Karpisek's LB 1081 seeks to factor state tournament success into the NSAA classification system. But in our analysis of the bill, results suggest it will affect public high schools as much as private and parochial schools. That works against Karpisek's argument that it's not a level playing field between the two.
The legislator from Wilber wants the Nebraska School Activities Association to use a point system for team sports that would give schools one point each for winning a district title, a state tournament game, a state semifinal and a state championship game, a maximum of four points per season. Schools that accumulate 12 points or more over a four-year period would be reclassified into the next largest class for two years.
Beginning with 2000, our study of football, volleyball and girls and boys basketball shows that LB 1081 would have impacted 23 public-school teams for 54 current scheduling cycles (one year for all sports but football, which is two years) and 18 from private schools for 48 such cycles. For every Columbus Scotus in volleyball there's a Howells in football.
What's surprising to me is that the least impact would have been in boys basketball — three public and three private teams for totals of four years apiece. Volleyball would have had the most bump-ups, seven public teams for 18 years and seven private teams for 30 years.
A major flaw in LB 1081 is that the bump-up years would come after the athletes responsible for it had graduated. One superstar player or one strong senior class can be all the difference in a four-year cycle.
Consider Alliance when it had Jordan Hooper in girls basketball. The Bulldogs would have amassed 11 points while she was playing. If they had gotten to 12, Hooper would have been in a Nebraska uniform and Alliance would have been in a Class A district with a team that went 3-19 the following season.
Or Exeter-Milligan in football. Say the reigning Eight Man-1 state champion, which has been in back-to-back title games, had gotten to 12 (it had nine). Its enrollment has dropped to where it's the ninth-smallest school next year in Eight Man-2, but LB 1081 would dictate it play 11-man ball.
The perception of an uneven playing field between public and non-public high school teams has a long history in the state. In 1924, it was first proposed to include only public schools in the state association. Another strong push to ban non-public schools came through the NSAA in 1948.
More recently, an effort in 2002 led by the East Central Nebraska Conference to multiply non-public school enrollments by 1.35 generated much discussion in the Omaha area's NSAA district legislative meeting but didn't advance to statewide consideration. It would have bumped up 15 non-public schools into a higher class, including three of the state's strongest programs — Lincoln Pius X, Columbus Scotus and Falls City Sacred Heart.
Three years later, the focus shifted to allowing schools to subtract a percentage of their students who are in special education, free and reduced lunch programs and English Language Learning programs. The rationale was that it would level the playing field between public schools as well as between public and private schools. It got only to the second round of voting.

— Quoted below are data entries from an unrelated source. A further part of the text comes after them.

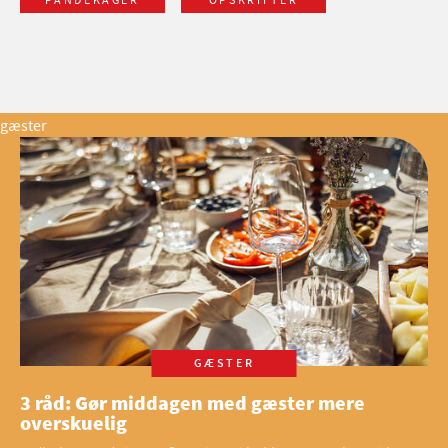
gæster
GÆSTER
3 råd: Gør middagen med gæster mere
overskuelig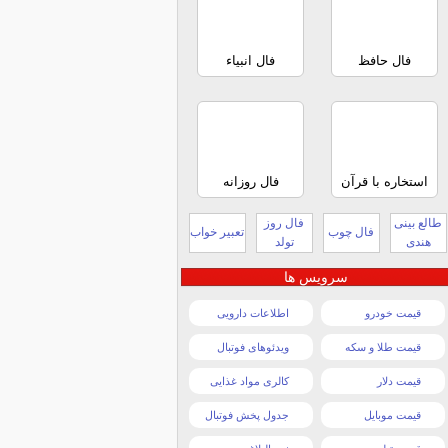
فال حافظ
فال انبیاء
استخاره با قرآن
فال روزانه
طالع بینی
فال روز
فال چوب
تعبیر خواب
هندی
تولد
سرویس ها
قیمت خودرو
اطلاعات دارویی
قیمت طلا و سکه
ویدئوهای فوتبال
قیمت دلار
کالری مواد غذایی
قیمت موبایل
جدول پخش فوتبال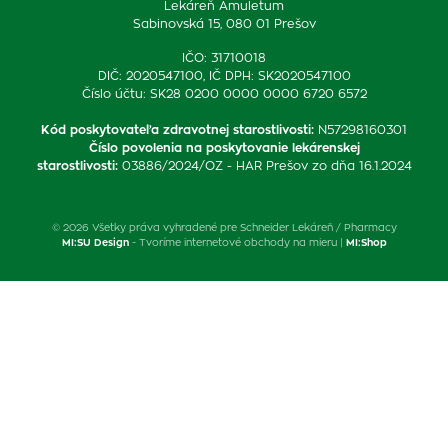
Lekáreň Amuletum
Sabinovská 15, 080 01 Prešov
IČO: 31710018
DIČ: 2020547100, IČ DPH: SK2020547100
Číslo účtu: SK28 0200 0000 0000 6720 6572
Kód poskytovateľa zdravotnej starostlivosti
:
N57298160301
Číslo povolenia na poskytovanie lekárenskej
starostlivosti
:
03886/2024/OZ - HAR Prešov zo dňa 16.1.2024
© 2026 Všetky práva vyhradené pre Schneider Lekáreň / Pharmacy
MI:SU Design
- Tvoríme internetové obchody na mieru |
MI:Shop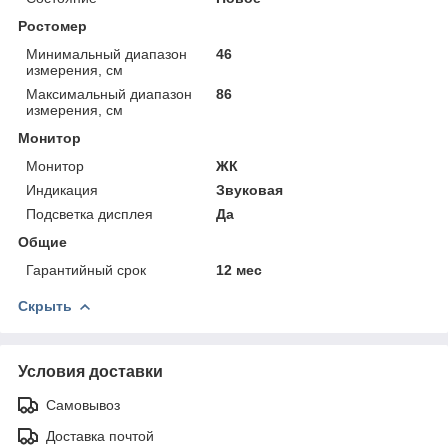
Ростомер
Минимальный диапазон
46
измерения, см
Максимальный диапазон
86
измерения, см
Монитор
Монитор
ЖК
Индикация
Звуковая
Подсветка дисплея
Да
Общие
Гарантийный срок
12 мес
Скрыть
Условия доставки
Самовывоз
Доставка почтой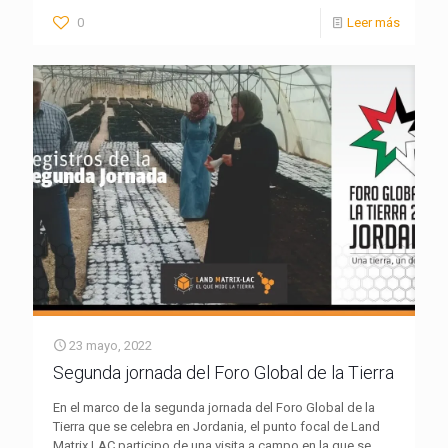
0
Leer más
23 mayo, 2022
Segunda jornada del Foro Global de la Tierra
En el marco de la segunda jornada del Foro Global de la
Tierra que se celebra en Jordania, el punto focal de Land
Matrix LAC participo de una visita a campo en la que se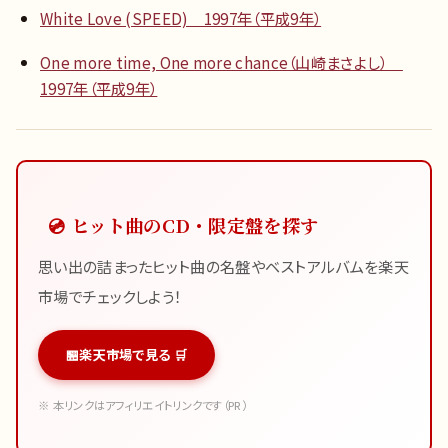
White Love (SPEED) 1997年（平成9年）
One more time, One more chance（山崎まさよし）
1997年（平成9年）
💿 ヒット曲のCD・限定盤を探す
思い出の詰まったヒット曲の名盤やベストアルバムを楽天
市場でチェックしよう！
楽天市場で見る 🛒
※ 本リンクはアフィリエイトリンクです（PR）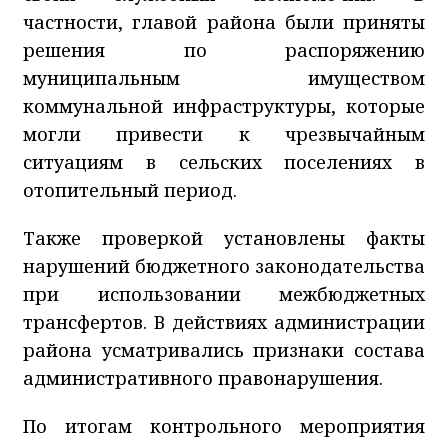
частности, главой района были приняты
решения по распоряжению
муниципальным имуществом
коммунальной инфраструктуры, которые
могли привести к чрезвычайным
ситуациям в сельских поселениях в
отопительный период.
Также проверкой установлены факты
нарушений бюджетного законодательства
при использовании межбюджетных
трансфертов. В действиях администрации
района усматривались признаки состава
административного правонарушения.
По итогам контрольного мероприятия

Will Karpisek's bill start, or re-start, the conversation within the NSAA membership? Because its introduction came a week after the NSAA held the last of its January district meetings, schools didn't have the chance to chew on its provisions while gathered together.
It's risky to wade into this issue, but there's an idea I'd like to see explored: bumping up non-public schools that draw from the same student pools — and club programs — in the state's largest cities.

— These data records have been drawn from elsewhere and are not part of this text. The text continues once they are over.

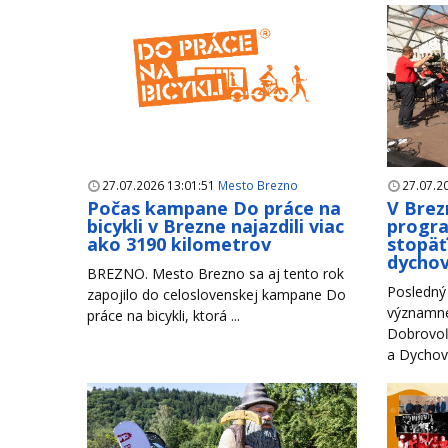
27.07.2026 13:01:51
Mesto Brezno
27.07.2
Počas kampane Do práce na
V Brez
bicykli v Brezne najazdili viac
progr
ako 3190 kilometrov
stopäť
dychov
BREZNO. Mesto Brezno sa aj tento rok
Posledný 
zapojilo do celoslovenskej kampane Do
významné
práce na bicykli, ktorá ...
Dobrovoľ
a Dychové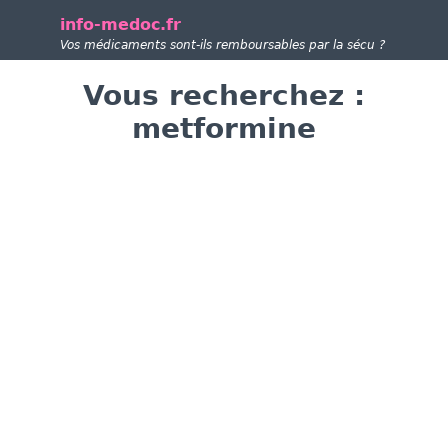
info-medoc.fr
Vos médicaments sont-ils remboursables par la sécu ?
Vous recherchez :
metformine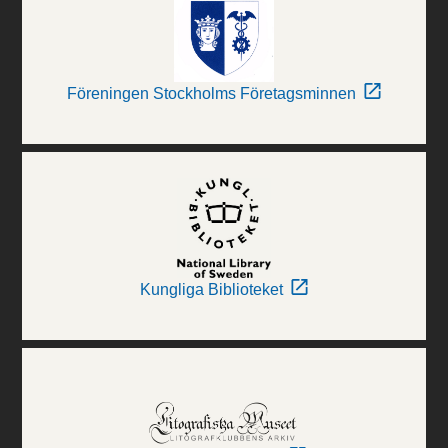
Föreningen Stockholms Företagsminnen
Kungliga Biblioteket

If you applied this to the top 10 cities for population:
» Lincoln Pius X, Omaha Skutt, Omaha Gross and Omaha Roncalli would be in A rather than B.
» Columbus Scotus, Omaha Concordia, Lincoln Lutheran, Lincoln Christian, Kearney Catholic, Norfolk Catholic and Grand Island Central Catholic would be in B rather than C-1.

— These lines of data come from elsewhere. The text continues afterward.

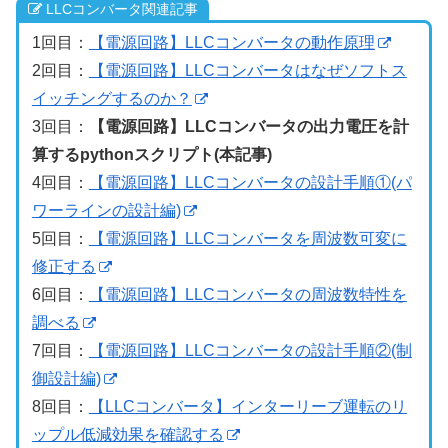
LLCコンバータ関連記事
1回目：
【電源回路】LLCコンバータの動作原理
2回目：
【電源回路】LLCコンバータはなぜソフトス
イッチングするのか？
3回目：
【電源回路】LLCコンバータの出力電圧を計
算するpythonスクリプト(本記事)
4回目：
【電源回路】LLCコンバータの設計手順①(パ
ワーラインの設計編)
5回目：
【電源回路】LLCコンバータを周波数可変に
修正する
6回目：
【電源回路】LLCコンバータの周波数特性を
調べる
7回目：
【電源回路】LLCコンバータの設計手順②(制
御設計編)
8回目：
【LLCコンバータ】インターリーブ運転のリ
ップル低減効果を確認する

» Omaha Brownell-Talbot, Norfolk Lutheran, Hastings St. Cecilia and Fremont Bergan would go from C-2 to C-1.
» North Platte St. Patrick's, Omaha Christian and Grand Island Heartland would rise from D-1 to C-2.
» And Lincoln's College View and Parkview would be in D-1 rather than D-2.
There is another definite conversation starter in Karpisek's bill, one that has been overlooked — a 180-school-day, not 90-day, sit-out from varsity competition for students who transfer under open-enrollment rules after the May 1 deadline.
Long overdue, this might quell some of the rampant movement of athletes — especially seniors — if it would cost them an entire school year. The 90-day rule really impacts only fall-sport athletes. Winter-sport athletes miss a month of contests and there's no penalty when it comes to spring sports.
Omaha Westside Athletic Director Tom Kerkman had a similar proposal that didn't make it out of the District II meeting in November. This part of Karpisek's bill merits strong consideration from the NSAA membership.